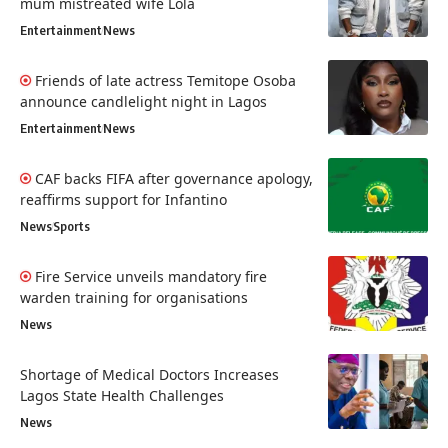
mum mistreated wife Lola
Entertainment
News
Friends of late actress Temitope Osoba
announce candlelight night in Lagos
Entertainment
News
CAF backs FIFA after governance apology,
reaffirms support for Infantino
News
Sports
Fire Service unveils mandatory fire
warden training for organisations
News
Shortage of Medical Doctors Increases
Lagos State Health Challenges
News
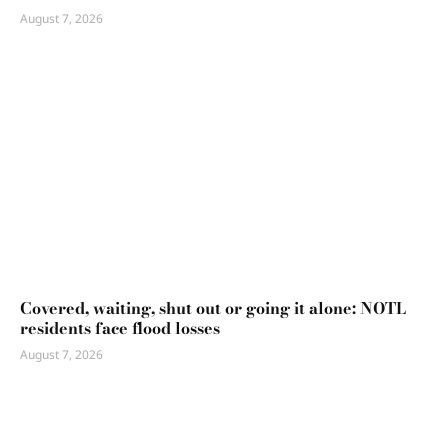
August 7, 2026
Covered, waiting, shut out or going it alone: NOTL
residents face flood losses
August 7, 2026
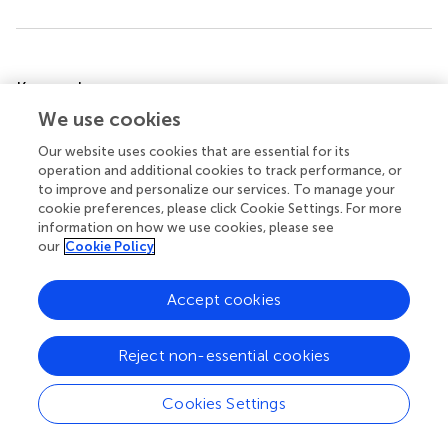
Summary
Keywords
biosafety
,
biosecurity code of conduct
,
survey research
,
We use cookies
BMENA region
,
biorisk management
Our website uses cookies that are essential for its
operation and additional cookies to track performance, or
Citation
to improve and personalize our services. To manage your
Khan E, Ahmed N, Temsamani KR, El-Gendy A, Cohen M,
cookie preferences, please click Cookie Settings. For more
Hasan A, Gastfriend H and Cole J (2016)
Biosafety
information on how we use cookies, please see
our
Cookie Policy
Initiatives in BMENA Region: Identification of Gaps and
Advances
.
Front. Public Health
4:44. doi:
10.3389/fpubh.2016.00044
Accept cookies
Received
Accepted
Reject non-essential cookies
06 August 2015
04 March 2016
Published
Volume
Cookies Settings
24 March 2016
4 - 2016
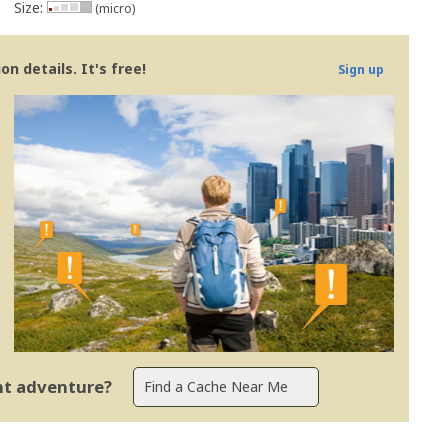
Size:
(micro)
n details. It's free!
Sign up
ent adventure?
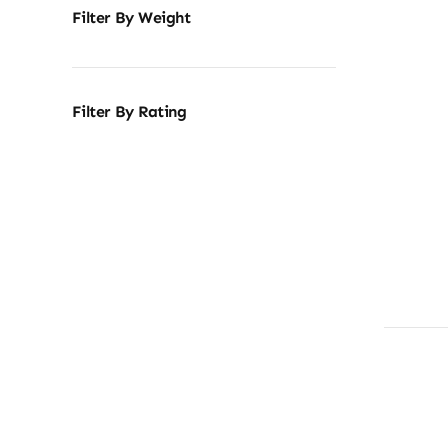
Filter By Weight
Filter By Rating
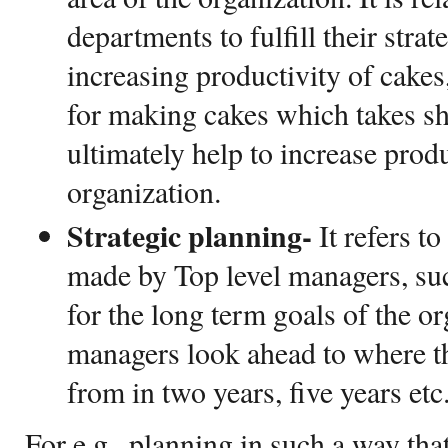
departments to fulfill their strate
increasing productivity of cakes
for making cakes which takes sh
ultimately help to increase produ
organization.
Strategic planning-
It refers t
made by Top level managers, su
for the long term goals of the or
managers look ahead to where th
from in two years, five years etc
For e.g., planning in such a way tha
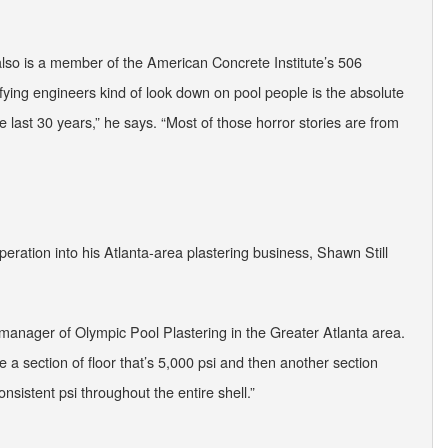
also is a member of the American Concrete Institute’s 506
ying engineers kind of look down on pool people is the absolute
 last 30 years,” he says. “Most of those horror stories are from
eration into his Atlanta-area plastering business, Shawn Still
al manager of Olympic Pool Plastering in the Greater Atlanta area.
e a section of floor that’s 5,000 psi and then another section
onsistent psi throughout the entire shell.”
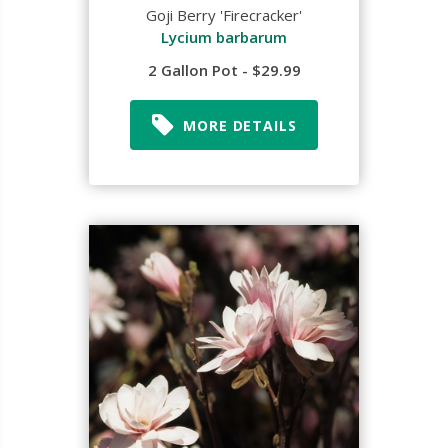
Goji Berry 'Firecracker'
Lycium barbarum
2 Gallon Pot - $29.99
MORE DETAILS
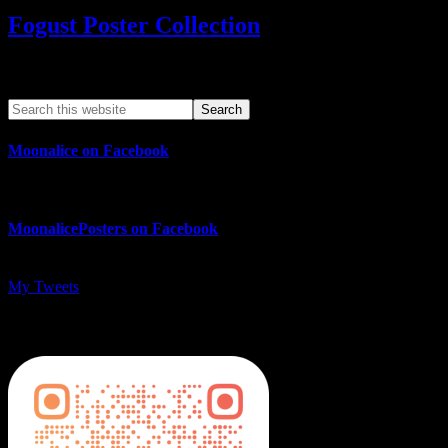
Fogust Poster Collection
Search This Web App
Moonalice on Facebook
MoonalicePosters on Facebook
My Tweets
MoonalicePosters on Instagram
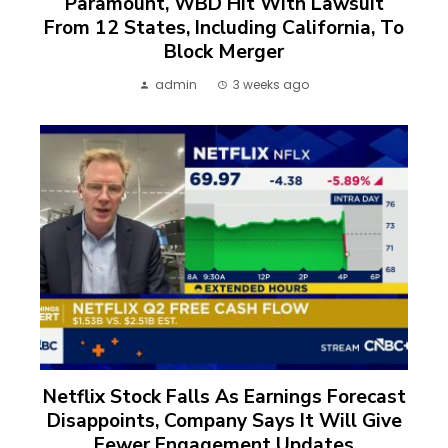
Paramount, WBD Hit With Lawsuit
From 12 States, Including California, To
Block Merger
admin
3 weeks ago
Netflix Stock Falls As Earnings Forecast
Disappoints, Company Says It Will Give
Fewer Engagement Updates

+===+

Work instruction:
How many lines of the material above contain the word "MoonalicePosters"? Give only the number.

Solution to this exercise:
2